“When you alter gravity, you affect time.” — Albert Einstein
At what point will a good story trump a pedestrian production? Richie Mehta the writer is one helluva thing, but Richie Mehta the director, well, he gets the job done, but at times comes dangerously close to breaking what is one of the best time travel screenplays, well, since Looper, anyway. I’ll Follow You Down is both literally and thematically a pregnant title for a time travel flick that shows the hubris of the father visited on the son and jeopardizes the happiness and emotional stability of not one, but two, possibly even three families. It dwells on tangent universes, fuzzy mathematics, and keeping the parents together with their children (their very existence), thus merging some of the best elements from Donnie Darko and Back To The Future, even if it remains resolutely focused on being existentially emotive drama.
I empathize with the production house that has to cut the trailer for this small Canadian Indie film, because anything beyond the first act counts as major spoilers. You cannot give anything away without unraveling the whole ball of quantum yarn. As with many time machine movies, things are so very entangled. Suffice it to say that ultimately the film delivers some great questions on how a man (or a woman) has a career that might change the work, but still be home for dinner and a good family life. It also dwells on what luck or tragedies make someone who they are, and the dangers of too much hope through technological meddling of such things. There are going to be consequences regardless of whether anyone remembers which universe is the ‘right’ one, and cause and effect is a sticky, dangerous game.

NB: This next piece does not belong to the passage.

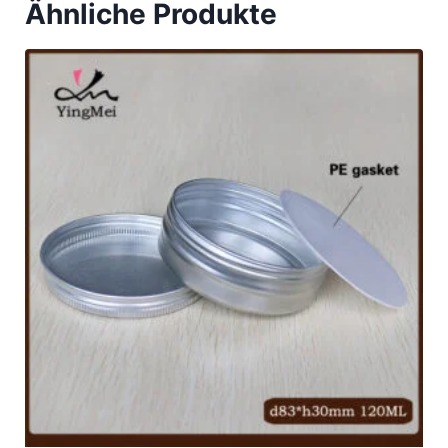
Ähnliche Produkte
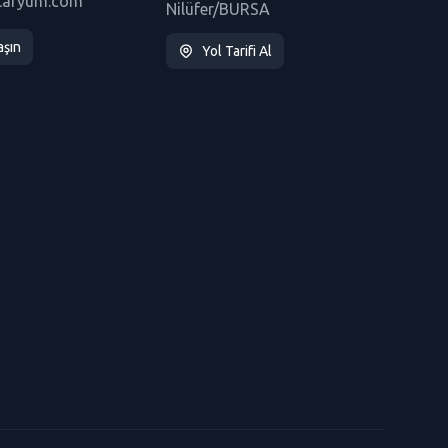
taryum.com
Nilüfer/BURSA
aşın
Yol Tarifi Al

Still with me? Here is the trailer, the set-up proposition of the the film that seems to bumble along for a time before all the strands are spun into something: Gabriel (Rufus Sewell, greying a bit the temples, but back in Dark City mode!) plays chess with his young son, Erol, before going on a business trip; the game remains unfinished, pieces in play until he returns. Planting kisses upon his wife, Marika (Gillian Anderson), gently but passionately, at the airport gate, she reminds him to say “Hi” to her father, Sal (the always solid Victor Garber), who is providing some extra lab space for Gabriel’s personal project in the physics department at Princeton. Markia promises him a nice family meal upon his return. But this never happens. And a family is left without a father, while the chess game remains unfinished. Marika and Sal investigate, but a decade passes.
The moment that Haley Joel Osment shows up on screen as the grown-up version of Erol is a jarring one. I remain unclear if it is the bad filmmaking grammar, because the direction here at the best of times is pedestrian-level television variety, or if the writer-director Richie Mehta intends it to be a jarring story beat. The kid playing the young version looks nothing like the actor the world is familiar with from films like The Sixth Sense and A.I., and the older Erol is a reintroduction to Osment the man, now a thick twenty-something sporting a beard and a veritable shag carpet of body hair. Clearly, Osment still has solid enough acting chops, even as there is barely a shred of wide-eyed childish innocence in his face, now looking more like a lumberjack.
The movie is also uncomfortably wobbly for a moment because it looks like Marika is simply returning from investigating her husband’s disappearance, not a time lapse of 12 years. Things were just getting going in one story, that of a disturbing disappearance and a procedural investigation, before we jump forward in time to an entirely different one. There is nothing of this kind of ‘screw with your audience’ editing in the rest of the film, and things move past that moment of confusion. But, like the film, I digress … I’m glad to have Osment back.